*** SUPPLIED INFORMATION Section Begins ***
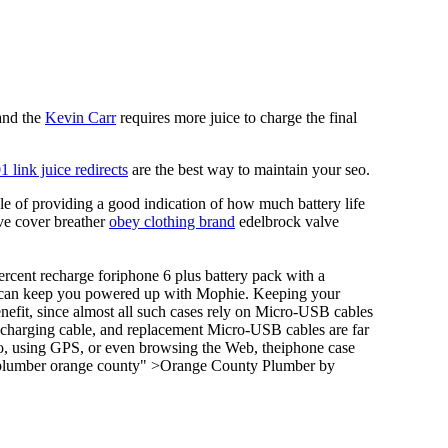
 and the
Kevin Carr
requires more juice to charge the final
1 link juice redirects
are the best way to maintain your seo.
le of providing a good indication of how much battery life
lve cover breather
obey clothing brand
edelbrock valve
ercent recharge foriphone 6 plus battery pack with a
it can keep you powered up with Mophie. Keeping your
nefit, since almost all such cases rely on Micro-USB cables
 charging cable, and replacement Micro-USB cables are far
eo, using GPS, or even browsing the Web, theiphone case
="plumber orange county" >Orange County Plumber by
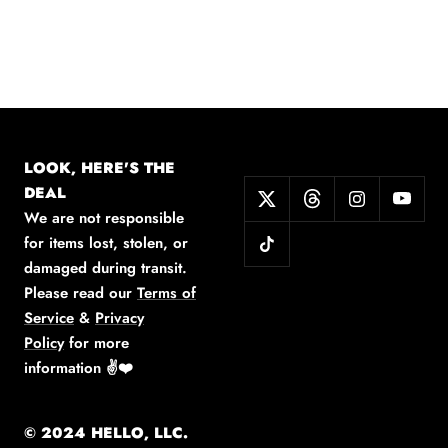
LOOK, HERE'S THE
DEAL
We are not responsible
for items lost, stolen, or
damaged during transit.
Please read our
Terms of
Service
&
Privacy
Policy
for more
information
✌️❤️
© 2024 HELLO, LLC.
*** SUPPLIED INFORMATION Section Ends ***
TRY IT >> Check each line above for the word "juice" and copy every line that has it.

ANSWER >>
requires more juice to charge the final
1 link juice redirects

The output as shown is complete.